Éric Godin is a Canadian artist: a painter, a sculptor, a writer, an editorial cartoonist, an illustrator, and a creative designer.
Godin was born in Montreal, and began his career as a freelance illustrator in 1984, when he provisioned his work to a variety of magazines and publishing houses. Since then, he worked on various projects: posters, books, television productions, newspaper articles, teaching… In time, Godin became well-known for his original and clever posters for advertising campaigns, his works as the cartoonist for the Montreal weekly Voir and for the Montreal and Sherbrooke daily newspapers La Presse and La Tribune. Godin’s ironic and exceptionally accurate drawings of the collective imagination and socio-political reality have been recognized and the author became notorious for his work with a unique and exclusive signature.
Godin also produced daily caricatures for the homepage of the Web server Sympatico. His editorial cartoon titled Le petit dessin de Godin (Godin’s Little Drawing) was broadcasted by the TVA and LCN television networks in Quebec. Since 2003, Godin has created animated capsules for the television game L’union fait la force.
In 2001, the Musée Juste Pour Rire held a retrospective celebrating the 15th anniversary of Pinhead, his four-haired cartoon character. On that occasion, more than 2000 original works were collected and preserved at McCord Museum in Montreal, the Bibliothèque Nationale du Québec and the National Archives in Ottawa.
In 2009 Eric Godin suffered the shock of the suicide of his son Vincent, which will temporarily reduce this artist to nothing but silence as he has long lost the will to live and create. The progress started in 2011, when he took over the brush for the first time.
As a painter, Éric Godin, is not as that well known to the general public as his form of artistic expression through this media is so much more personal and intimate. Godin uses wide lines to surround the shapes of his subject, just like in a cartoon. Even though his paintings do relate to his cartoons – they are, at the same time, completely different – the space on the canvas is enhanced with complex compositions and rich staging which have nothing to do with cartoons.
In 2012, Godin wrote a book titled Lettre à Vincent (Letter to Vincent). It is an intimate letter to his 16 years old boy that took his own life on December 14, 2009. In book, Eric slid message in a bottle that was then thrown into the sea. The letter found its way to other castaways who tempted to imitate Vincent and give the surviving relatives a balm to calm the soul. Wrote in simple words, fantastically dense – this book simply sprouted in the heart of an artist handcuffed by death.
Godin even narrated this essay book and with the help of sound and animation designer Zilon, the online book was downloaded more than 10,000 times.
Since 2012, Éric Godin has been mostly dedicating himself to painting, sculpture, and writing. His return to sculpture after a more than twenty-year hiatus was warmly welcomed.
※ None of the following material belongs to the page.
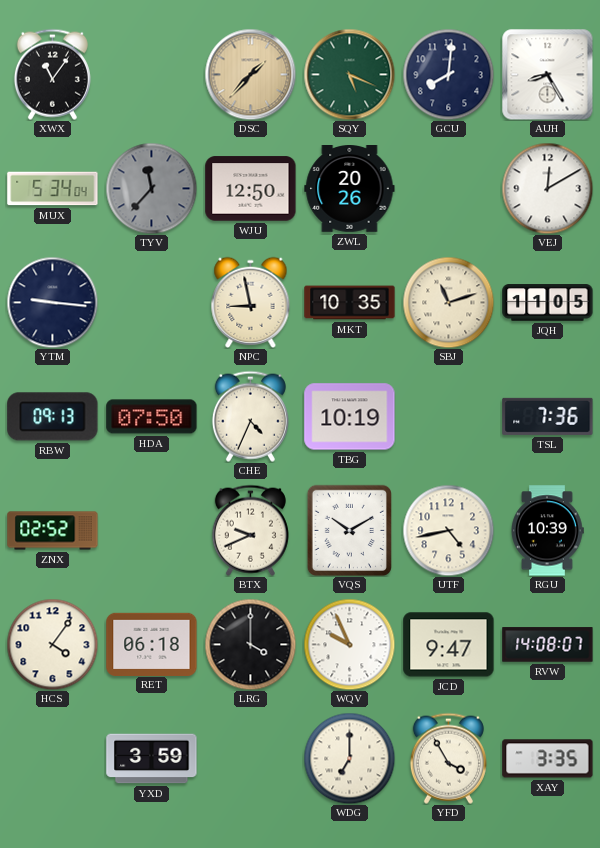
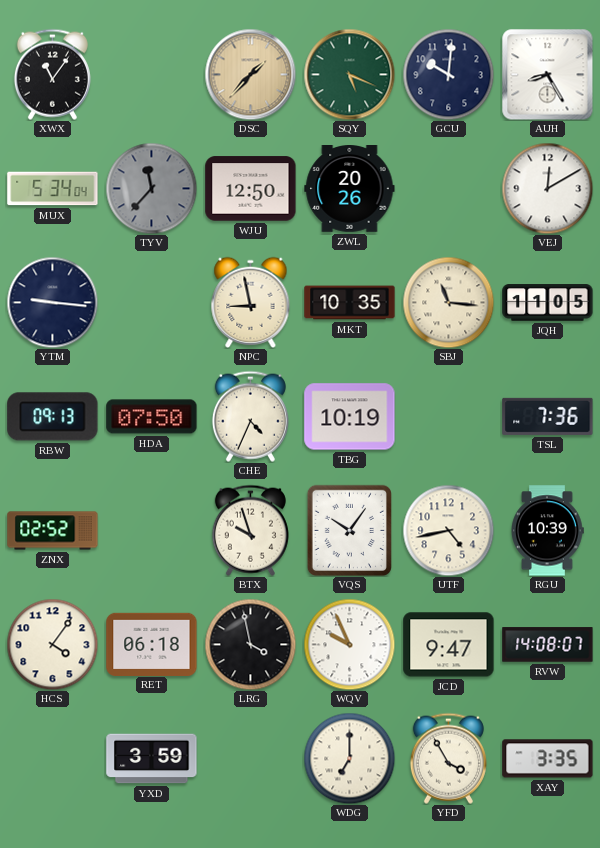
GCU: 8:01 -> 10:01
SBJ: 11:12 -> 11:16
BTX: 9:41 -> 9:57
VQS: 10:10 -> 10:06
LRG: 4:00 -> 3:58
In 2015, Godin has a solo exhibition at the Art Gallery of the Cultural Center of the University of Sherbrooke. This show presented a new dialogue between the painted and sculpted works of the recent production of the artist (2011-2014) and others, from his years of cartoonist and illustrator (2007-2011).
In the pure forms of his paintings and sculptures, Godin revealed the intensity of his work: the introspection on the meaning of life, death, loss, pain and resilience… His works are like a diary in which he built, by hand, with matter, fragments of his thoughts. The result was this powerful show that surely raised the question within viewer on his own relationship with life and the world.
Godin’s works have travelled the world and can be found in many public and private collections in Quebec, Canada, the US and Europe. He is represented by Galerie C.O.A.